We're a 20 ppl company in supply chain management and I'm leading the IT department with 2 ppl (+ outsourced development company).
For new features, in my ideal, imaginative world, the users would test real cases on the test system. After they've verified that everything is developed according to their needs, the developers could deploy the feature to the live system.
In reality,
- people are super busy and don't want/have time to spend on a test system.
- People are reluctant to changes and improvement and adoption is growing only slowly/gradually.
- Use cases, that the IT hasn't thought of, will be discovered after the deployment to the live systems and need to be fixed on urgent/priority bases.
(side note: We're a small company, the team doesn't understand much IT and many are rather junior, so the CEO requires the CTO to understand the business processes and come up with solutions. We've tried involving the team in planning and idea generation but the outcome was rather poor.
side note 2: We're currently shifting from a waterfall pm to some methods of agile/scrum, but it's not a clean switch, rather a process and partial improvements.)

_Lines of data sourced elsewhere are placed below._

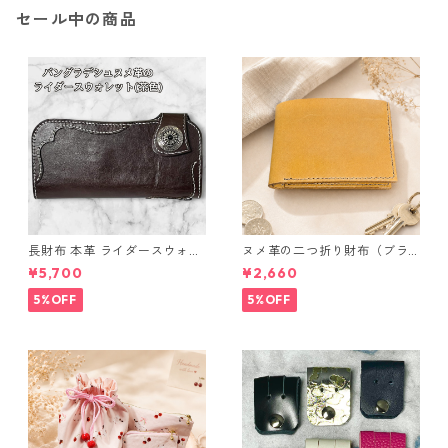
セール中の商品
長財布 本革 ライダースウォレ
ヌメ革の二つ折り財布（ブラ
ット 国産 ヌメ革 ブラウン バ
ウン系）
¥5,700
¥2,660
ングラデシュ l175 レザー 革財
布 ハンドメイド 経年変化
5%OFF
5%OFF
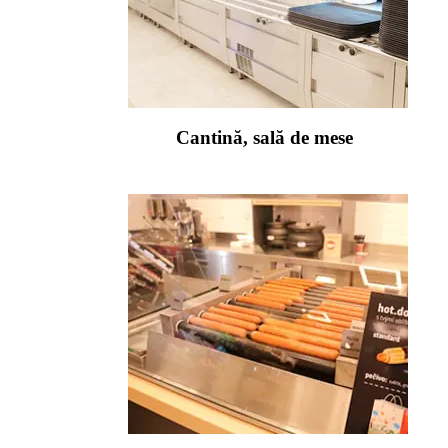
Cantină, sală de mese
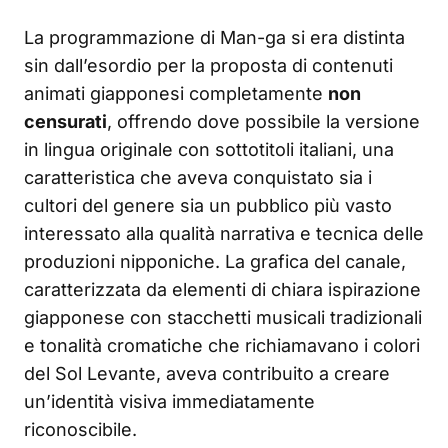
La programmazione di Man-ga si era distinta
sin dall’esordio per la proposta di contenuti
animati giapponesi completamente
non
censurati
, offrendo dove possibile la versione
in lingua originale con sottotitoli italiani, una
caratteristica che aveva conquistato sia i
cultori del genere sia un pubblico più vasto
interessato alla qualità narrativa e tecnica delle
produzioni nipponiche. La grafica del canale,
caratterizzata da elementi di chiara ispirazione
giapponese con stacchetti musicali tradizionali
e tonalità cromatiche che richiamavano i colori
del Sol Levante, aveva contribuito a creare
un’identità visiva immediatamente
riconoscibile.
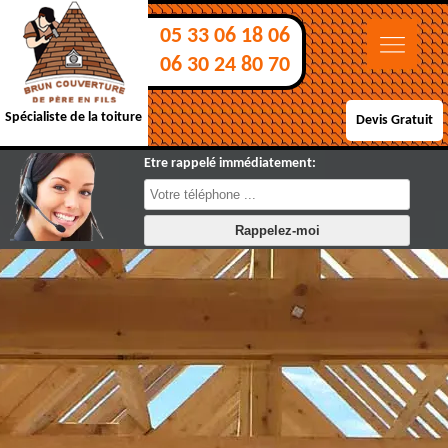
05 33 06 18 06
06 30 24 80 70
Spécialiste de la toiture
Devis Gratuit
Etre rappelé immédiatement:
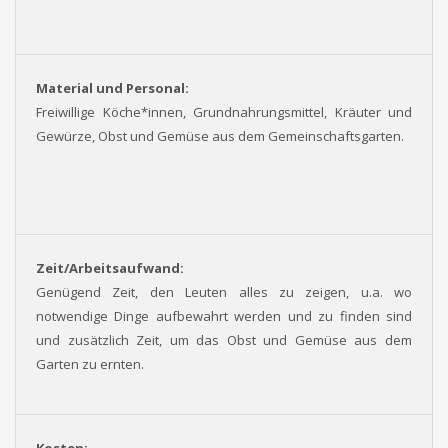
Material und Personal:
Freiwillige Köche*innen, Grundnahrungsmittel, Kräuter und
Gewürze, Obst und Gemüse aus dem Gemeinschaftsgarten.
Zeit/Arbeitsaufwand:
Genügend Zeit, den Leuten alles zu zeigen, u.a. wo
notwendige Dinge aufbewahrt werden und zu finden sind
und zusätzlich Zeit, um das Obst und Gemüse aus dem
Garten zu ernten.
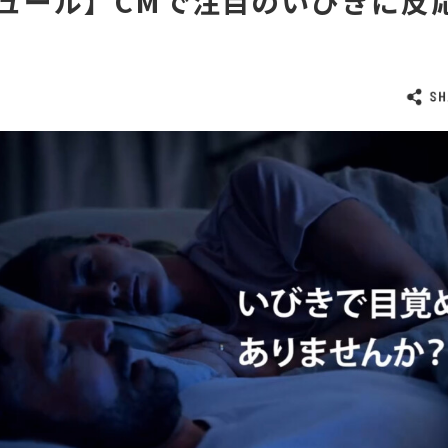
ュール】CMで注目のいびきに反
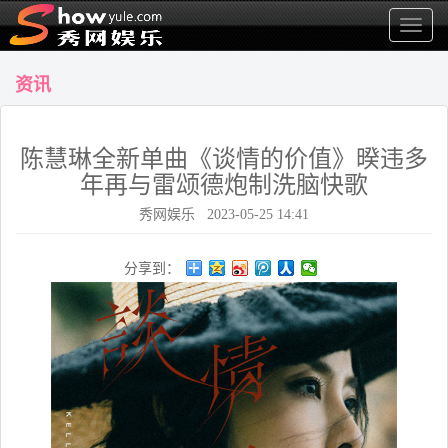
显
示
菜
资讯
单
陈慧琳全新单曲《谈情的价值》暌违多
年再与雷颂德炮制洗脑快歌
秀网娱乐 2023-05-25 14:41
分享到：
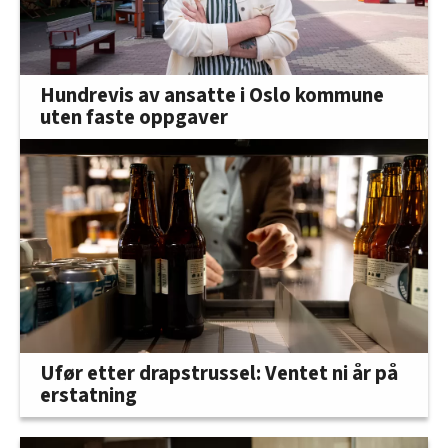
Hundrevis av ansatte i Oslo kommune
uten faste oppgaver
Ufør etter drapstrussel: Ventet ni år på
erstatning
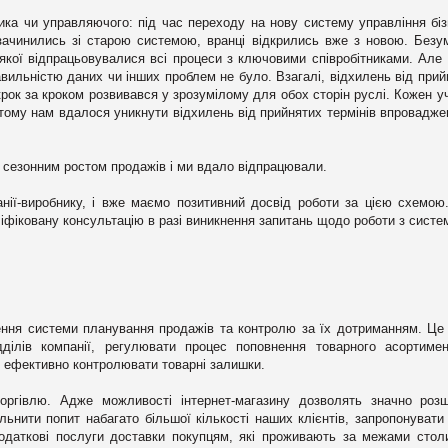
ника чи управляючого: під час переходу на нову систему управління бі
зачинились зі старою системою, вранці відкрились вже з новою. Безу
 якої відпрацьовувалися всі процеси з ключовими співробітниками. Але 
вильністю даних чи інших проблем не було. Взагалі, відхилень від прий
крок за кроком розвивався у зрозумілому для обох сторін руслі. Кожен у
, тому нам вдалося уникнути відхилень від прийнятих термінів впровадже
 сезонним ростом продажів і ми вдало відпрацювали.
нії-виробнику, і вже маємо позитивний досвід роботи за цією схемою
іфіковану консультацію в разі виникнення запитань щодо роботи з систе
ння системи планування продажів та контролю за їх дотриманням. Це
дділів компанії, регулювати процес поповнення товарного асортиме
у, ефективно контролювати товарні залишки.
торгівлю. Адже можливості інтернет-магазину дозволять значно роз
ьнити попит набагато більшої кількості наших клієнтів, запропонувати
даткові послуги доставки покупцям, які проживають за межами столиц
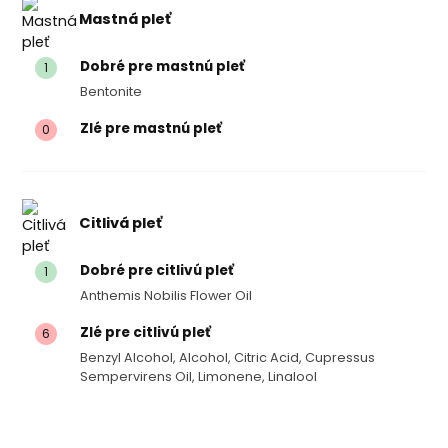
Mastná pleť
Dobré pre mastnú pleť
1
Bentonite
Zlé pre mastnú pleť
0
Citlivá pleť
Dobré pre citlivú pleť
1
Anthemis Nobilis Flower Oil
Zlé pre citlivú pleť
6
Benzyl Alcohol, Alcohol, Citric Acid, Cupressus
Sempervirens Oil, Limonene, Linalool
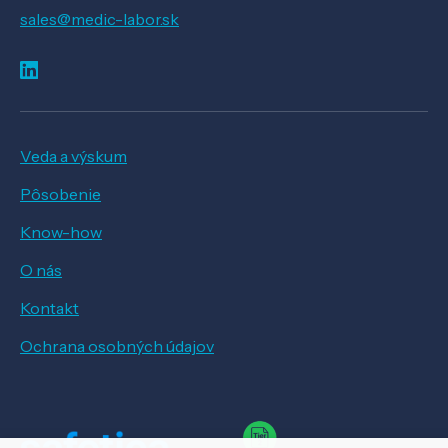
sales@medic-labor.sk
Veda a výskum
Pôsobenie
Know-how
O nás
Kontakt
Ochrana osobných údajov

For new features (before deploying to live) I've done:
- Recorded screen videos, explaining/demoing the new feature
- Created user accounts in the test system for the key team members
- Shared requirements and documentation during the planning phase with key team members
- Created screen designs and wireframes to the team
but we keep on running into the issues mentioned about. Busy people, no contribution during the planning phase and fixes as well as change requests after deployment to live.
What can I do, to catch more use cases in the project planning phase? What can I do, to get people more involved early on in the development?